Recommendations and plans d’action
À partir des différentes discussions auxquelles j’ai participé, je voudrais humblement partager les recommandations suivantes :
• Identifier de manière intentionnelle et systématique nos programmes missionnaires, petits et grands. Cela implique d’identifier les besoins dans les différentes régions afin d’apporter une restauration et un soutien holistiques.
• Le département de la jeunesse a récemment rédigé un projet intitulé « Sa Nou Avenir », qui vise à autonomiser les jeunes Mauriciens en matière de santé holistique, de résilience et de leadership en créant des champions de la jeunesse. L’œcuménisme est l’un des moyens d’y parvenir. Le département de la jeunesse pourrait coordonner un plan d’action visant à contacter les responsables religieux et à lancer une consultation œcuménique des jeunes sur le sujet, en soulignant l’importance et l’impact de la collaboration.
• Examiner le plan stratégique et visiter chaque paroisse avec le comité du projet afin de les aider à identifier les besoins des communautés environnantes et à élaborer un programme missionnaire concret pour les années à venir.
• Il est également important de traduire le plan stratégique en termes simples afin qu’il soit compréhensible par tous les membres de l’Église, ce qui encourage l’appropriation des plans, des activités, de la vision et de la mission.
• L’évangélisation et la mission transformatrices consistent également à être une voix prophétique. L’Église presbytérienne de Maurice devrait être disposée à parler au nom du peuple et à dénoncer certains systèmes qui entravent l’épanouissement de la vie.
• Au niveau de l’Église, je voudrais commencer à former des animateurs à l’étude biblique contextuelle et développer du matériel d’étude biblique pertinent pour l’Église presbytérienne de Maurice. Ces sessions ont ravivé mon amour pour la Parole de Dieu, ainsi que ma passion pour l’enseigner aux autres et leur inspirer un amour pour elle.
• Initier les membres de l’Église à la FORB, en commençant par les membres du PC et des conseils paroissiaux. Ensuite, aborder le thème avec d’autres Églises partenaires locales et institutions chrétiennes, puis présenter le sujet au conseil des religions.
Gratitude
Je tiens à remercier l’église de m’avoir donné l’occasion de participer à cet atelier.
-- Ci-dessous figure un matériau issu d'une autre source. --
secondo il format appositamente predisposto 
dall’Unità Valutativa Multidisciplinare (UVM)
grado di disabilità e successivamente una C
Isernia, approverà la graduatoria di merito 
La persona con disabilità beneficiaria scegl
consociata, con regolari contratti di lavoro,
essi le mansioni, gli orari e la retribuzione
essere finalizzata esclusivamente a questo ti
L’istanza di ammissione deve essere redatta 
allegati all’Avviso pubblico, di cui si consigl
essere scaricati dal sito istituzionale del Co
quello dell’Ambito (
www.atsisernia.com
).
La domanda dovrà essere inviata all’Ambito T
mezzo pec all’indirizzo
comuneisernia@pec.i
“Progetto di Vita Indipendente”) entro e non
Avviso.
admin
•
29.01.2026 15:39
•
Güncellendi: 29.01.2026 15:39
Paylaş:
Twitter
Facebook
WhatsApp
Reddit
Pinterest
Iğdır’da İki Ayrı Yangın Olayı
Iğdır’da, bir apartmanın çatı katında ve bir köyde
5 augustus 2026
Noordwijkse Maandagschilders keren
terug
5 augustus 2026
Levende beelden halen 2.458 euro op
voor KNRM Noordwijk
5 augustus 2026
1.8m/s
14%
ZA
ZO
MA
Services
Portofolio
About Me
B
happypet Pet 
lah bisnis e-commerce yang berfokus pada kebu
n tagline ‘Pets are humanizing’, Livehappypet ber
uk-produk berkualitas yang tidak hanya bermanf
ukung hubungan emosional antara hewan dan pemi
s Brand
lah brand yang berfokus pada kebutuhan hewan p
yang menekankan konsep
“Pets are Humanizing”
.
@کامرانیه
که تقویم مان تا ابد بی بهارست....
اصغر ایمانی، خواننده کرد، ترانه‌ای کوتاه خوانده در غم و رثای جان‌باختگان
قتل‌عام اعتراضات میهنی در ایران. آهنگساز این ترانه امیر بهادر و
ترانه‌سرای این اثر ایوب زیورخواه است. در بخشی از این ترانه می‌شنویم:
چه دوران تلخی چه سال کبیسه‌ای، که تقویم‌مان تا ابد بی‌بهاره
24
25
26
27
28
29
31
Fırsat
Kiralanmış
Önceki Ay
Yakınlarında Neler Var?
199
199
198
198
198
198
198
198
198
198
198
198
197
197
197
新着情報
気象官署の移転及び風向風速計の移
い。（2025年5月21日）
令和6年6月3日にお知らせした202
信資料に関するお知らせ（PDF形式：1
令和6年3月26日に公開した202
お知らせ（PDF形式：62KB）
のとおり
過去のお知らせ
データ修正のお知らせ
Il a été édifiant, révélateur et transformateur. Après avoir suivi l’École de formation des disciples il y a quelques années, je me suis senti appelé à la mission et j’ai voulu poursuivre mes études dans ce domaine et dans celui de l’implantation d’églises. Cette session a ravivé mon désir de terminer mes études théologiques et de retourner à la mission, à l’évangélisation et à l’implantation d’églises. Si Dieu le veut, cela pourrait être la prochaine étape pour moi personnellement.
Conclusion
L’École d’évangélisation transformatrice a fourni une plateforme inestimable pour la réflexion, la collaboration et le renforcement des stratégies missionnaires dans divers contextes.
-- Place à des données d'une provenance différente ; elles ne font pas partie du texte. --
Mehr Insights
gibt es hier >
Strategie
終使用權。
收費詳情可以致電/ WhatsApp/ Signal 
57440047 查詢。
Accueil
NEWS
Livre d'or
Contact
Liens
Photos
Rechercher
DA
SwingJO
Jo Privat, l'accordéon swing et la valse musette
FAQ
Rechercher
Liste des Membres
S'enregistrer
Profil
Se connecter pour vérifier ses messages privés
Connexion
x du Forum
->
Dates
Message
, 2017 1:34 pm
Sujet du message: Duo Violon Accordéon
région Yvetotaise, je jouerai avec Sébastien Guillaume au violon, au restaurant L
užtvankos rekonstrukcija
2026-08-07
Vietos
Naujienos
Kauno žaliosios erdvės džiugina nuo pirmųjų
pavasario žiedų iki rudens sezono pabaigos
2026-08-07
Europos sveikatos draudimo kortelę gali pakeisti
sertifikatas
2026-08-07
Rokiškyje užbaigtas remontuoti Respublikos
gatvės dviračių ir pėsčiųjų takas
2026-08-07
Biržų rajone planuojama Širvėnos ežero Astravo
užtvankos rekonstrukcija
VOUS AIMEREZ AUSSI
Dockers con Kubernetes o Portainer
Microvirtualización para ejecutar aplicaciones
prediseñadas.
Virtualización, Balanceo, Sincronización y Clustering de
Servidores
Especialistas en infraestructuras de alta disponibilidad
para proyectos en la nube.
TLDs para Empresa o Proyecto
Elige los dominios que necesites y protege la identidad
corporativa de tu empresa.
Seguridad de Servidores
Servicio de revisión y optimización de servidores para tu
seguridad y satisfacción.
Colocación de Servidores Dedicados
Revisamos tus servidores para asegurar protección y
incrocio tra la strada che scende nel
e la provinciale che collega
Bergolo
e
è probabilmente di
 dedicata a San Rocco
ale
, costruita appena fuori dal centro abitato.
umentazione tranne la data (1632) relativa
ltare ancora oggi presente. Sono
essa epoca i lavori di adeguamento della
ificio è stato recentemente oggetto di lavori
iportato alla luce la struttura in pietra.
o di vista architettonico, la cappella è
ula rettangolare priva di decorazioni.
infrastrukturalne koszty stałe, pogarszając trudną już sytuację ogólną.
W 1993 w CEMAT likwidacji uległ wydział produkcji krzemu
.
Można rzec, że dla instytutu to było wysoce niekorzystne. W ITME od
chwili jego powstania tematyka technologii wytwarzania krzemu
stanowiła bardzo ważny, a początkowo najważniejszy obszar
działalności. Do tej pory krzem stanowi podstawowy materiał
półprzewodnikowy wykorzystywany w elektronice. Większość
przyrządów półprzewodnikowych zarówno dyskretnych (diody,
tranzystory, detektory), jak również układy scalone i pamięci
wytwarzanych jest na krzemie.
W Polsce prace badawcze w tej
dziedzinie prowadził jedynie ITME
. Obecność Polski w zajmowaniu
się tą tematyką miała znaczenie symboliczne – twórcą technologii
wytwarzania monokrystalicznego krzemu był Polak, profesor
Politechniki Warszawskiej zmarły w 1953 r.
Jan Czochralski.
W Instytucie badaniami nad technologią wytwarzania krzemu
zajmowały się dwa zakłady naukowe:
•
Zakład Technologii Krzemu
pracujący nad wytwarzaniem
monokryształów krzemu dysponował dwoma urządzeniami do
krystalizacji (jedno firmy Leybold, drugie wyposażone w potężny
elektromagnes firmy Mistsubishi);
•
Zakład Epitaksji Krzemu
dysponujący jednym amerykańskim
Les sessions ont souligné la nécessité pour les Églises d’adopter une évangélisation transformatrice qui remet en question le statu quo, autonomise les communautés et favorise une restauration holistique. Les thèmes clés ont renforcé l’importance d’un engagement intentionnel, participatif et prophétique.
À l’avenir, l’Église presbytérienne de Maurice est encouragée à intégrer ces idées dans sa planification stratégique, en veillant à ce que les programmes missionnaires soient adaptés au contexte, coordonnés de manière œcuménique et ancrés à la fois dans la profondeur théologique et la responsabilité sociale. En adoptant l’évangélisation transformatrice comme principe directeur, l’Église peut renforcer sa voix prophétique, favoriser l’unité et contribuer de manière significative à l’épanouissement des communautés au niveau local et mondial.